[elephant-devel] Cross-references and SETF SLOT-VALUE

Ian Eslick eslick at media.mit.edu
Thu Feb 21 15:29:06 UTC 2008


On Feb 21, 2008, at 8:41 AM, Leslie P. Polzer wrote:

>
> I'm not sure I understood your message correctly. But see below.
>
>> Ok, this is an architectural issue that wasn't completely thought
>> out.  Currently class indexing effectively limits instances of a  
>> class
>> to a specific store.  The first time an instance is saved, the  
>> current
>> *store-controller* is used to create the class index tying the class
>> to that store.
>
> I do not have a problem with that.
> Actually, it's desired behaviour since the indexed objects of a  
> certain
> class need to belong to two different stores in my setup.

Do you need to do indexing operations across stores?  i.e. run a  
cursor over all objects regardless of which store they are in?

Ideally, what semantics would you like to see?


>
>
>>
>> I have a local patch which changes this behavior to create a class
>> index for each store's objects.  For example, in your test code, if
>> you call get-instances-by-class in the context of *sc1*, you'll get
>> nothing, in the context of *sc2* you'll get the instance you created
>> in *sc2*.  Each store has it's own local set of class indices.
>
> Isn't this the current behaviour?
>

Nope, the system only creates one class index independent of which  
store controller it's in, so you can only map indexed class instances  
to one store.

>
>> I'm concerned there are other areas where the policy choice becomes
>> difficult.  My inclination is to assert that if you want to index
>> persistent objects in multiple stores, you should plan for that
>> explicitly and not use the class indexing mechanism.
>
> I still don't understand why there's a problem with having SETF SLOT- 
> VALUE
> figure out the correct controller...
>

There isn't a problem doing this.  My concern is that this then  
creates the potential for other, less visible problems.
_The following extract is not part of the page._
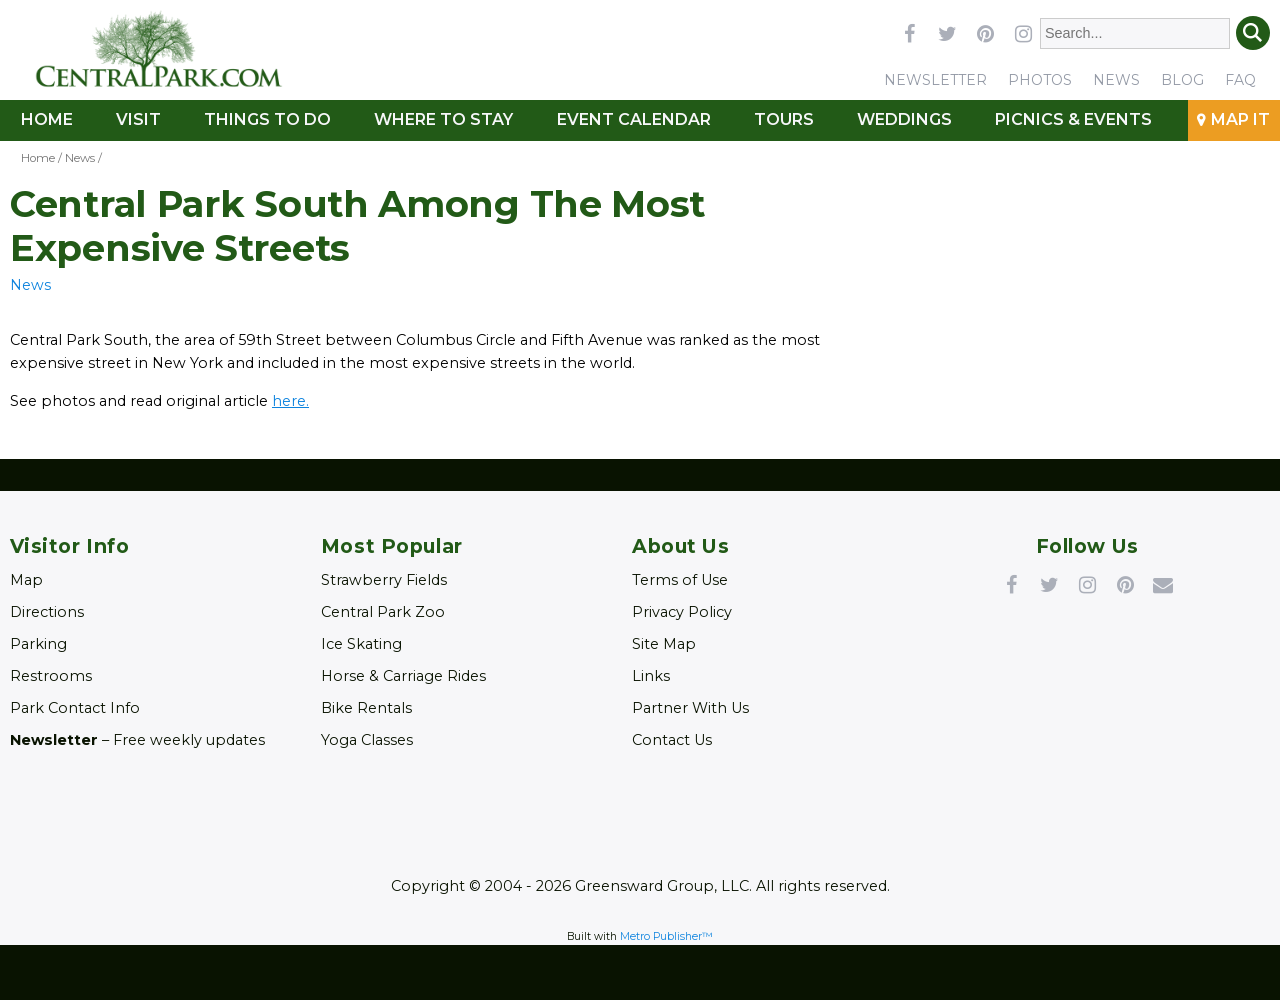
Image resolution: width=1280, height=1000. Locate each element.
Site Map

e.g. you create indexed instances in store 1, the class index  
associated with store one indexes all those instances.  When you call  
get-instances-by-class in the context of store 2, however, all the  
objects from store 1 are now missing.  The semantics of get-instance- 
by-class/value/range are all incorrect when you have instances stored  
in multiple store controllers.

Using multiple stores starts to break the model of a simple global  
namespace assumed by the current class indexing mechanism.  Rather  
than contort the class indexing mechanism to accommodate multiple  
store operations, my preference is that users write their own indexing  
mechanism that has the semantics they care about.